_MATERIAL SHOWN_
::::::

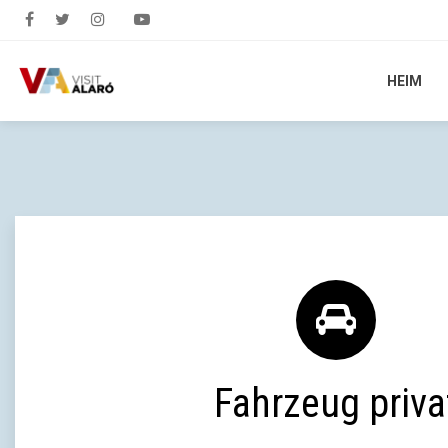
HEIM
HEIM
Fahrzeug priva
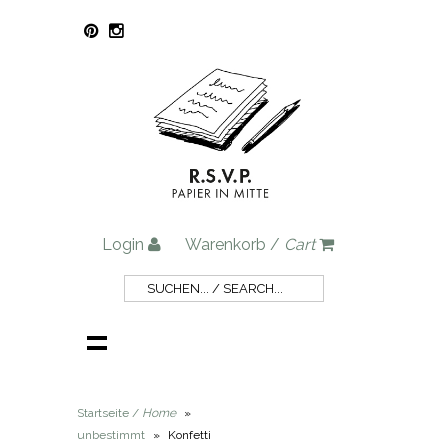
Login
Warenkorb /
Cart
Startseite /
Home
»
unbestimmt
»
Konfetti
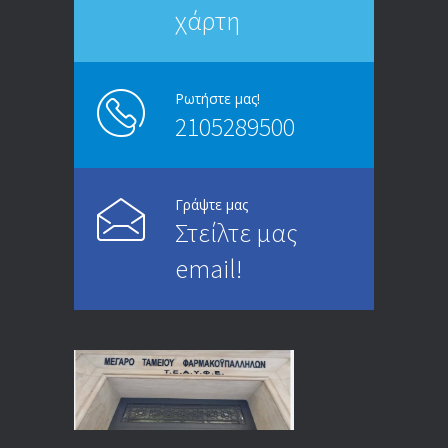
χάρτη
ΑΝΑΚΟΙΝΩΣΗ
5245
13/03/2020
Ρωτήστε μας!
2105289500
Επίδομα ανεργίας: Υπολογισμός βάσει
4994
μισθού και ετών ασφάλισης
28/05/2024
Γράψτε μας
Στείλτε μας
ΕΝΗΜΕΡΩΣΗ ΠΡΟΣ ΣΥΝΤΑΞΙΟΥΧΟΥΣ
4729
email!
23/04/2019
ΕΝΗΜΕΡΩΣΗ ΠΡΟΣ ΣΥΝΤΑΞΙΟΥΧΟΥΣ
4129
18/12/2019
ΑΝΑΚΟΙΝΩΣΗ
4024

::::::

_WHAT YOU WILL DO_
Your copy should match every record exactly and contain no pictures.

_EXERCISE RESPONSE_
HEIM
HEIM
Fahrzeug priva
Login
Warenkorb /
Cart
Startseite /
Home
»
unbestimmt
»
Konfetti
χάρτη
ΑΝΑΚΟΙΝΩΣΗ
5245
13/03/2020
Ρωτήστε μας!
2105289500
Επίδομα ανεργίας: Υπολογισμός βάσει
4994
μισθού και ετών ασφάλισης
28/05/2024
Γράψτε μας
Στείλτε μας
ΕΝΗΜΕΡΩΣΗ ΠΡΟΣ ΣΥΝΤΑΞΙΟΥΧΟΥΣ
4729
email!
23/04/2019
ΕΝΗΜΕΡΩΣΗ ΠΡΟΣ ΣΥΝΤΑΞΙΟΥΧΟΥΣ
4129
18/12/2019
ΑΝΑΚΟΙΝΩΣΗ
4024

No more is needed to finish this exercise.